On March 17, two members of the panel, Markandan and Ravikumar, visited Sankaralingapuram. In its interim prima facie findings, the panel found several charges of human rights violations to be true. The panel wanted "a proper, impartial investigation" into the murder of Murugan. It said that the arrest of a large number of Dalits and the manner in which they were arrested "can never find justification under any human rights law". They arrested men, women and children at random. They mercilessly beat them and tortured them. They indulged in all sorts of violence against Dalits," the panel observed. It pointed out that several women had deposed that they were "almost stripped" of their clothes at the police station and that children were denied food. "Suffice it to say that the police were so brutal in their attack and arrest of these Dalits, men, women and children, that their over-zealousness in their desire to teach a lesson for the Dalits exceeded all limits of decency," the panel said.

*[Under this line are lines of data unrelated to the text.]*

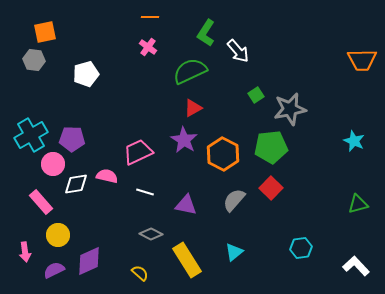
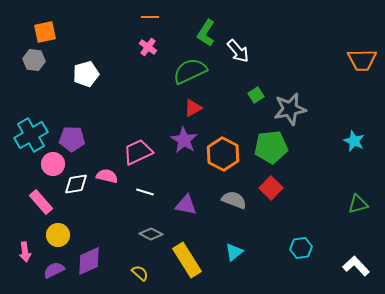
gray semicircle: rotated 70 degrees clockwise
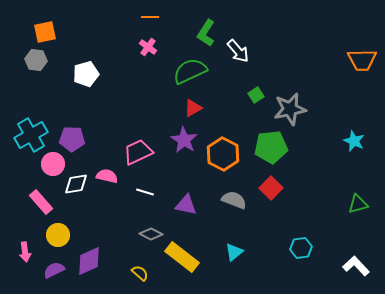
gray hexagon: moved 2 px right
yellow rectangle: moved 5 px left, 3 px up; rotated 20 degrees counterclockwise
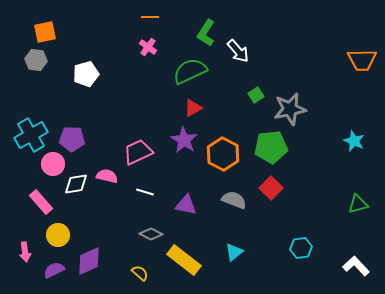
yellow rectangle: moved 2 px right, 3 px down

The panel found that the Dalits had suffered huge losses that warranted payment of adequate compensation. It was shocked to see that although two First Information Reports showed that Dalit houses were attacked by "upper caste" people, the Scheduled Castes and Scheduled Tribes (Prevention of Atrocities) Act had not been invoked. It said that evidence suggested that the police had repeatedly visited the village after the Dalit occupants had fled. The panel, therefore, called for an enquiry by a sitting High Court Judge. The panel observed that the police had behaved in a way that clearly indicated a bias against the Dalits. There was evidence, the panel said, that the police had used abusive language and casteist expressions. "All these police personnel have become liable for prosecution under the S.C./S.T. Act," it said. In view of the large-scale violation of laws relating to women, the panel suggested that the State Commission for Women hold a sitting at Sankaralingapuram. The panel hopes to release its final report within three weeks.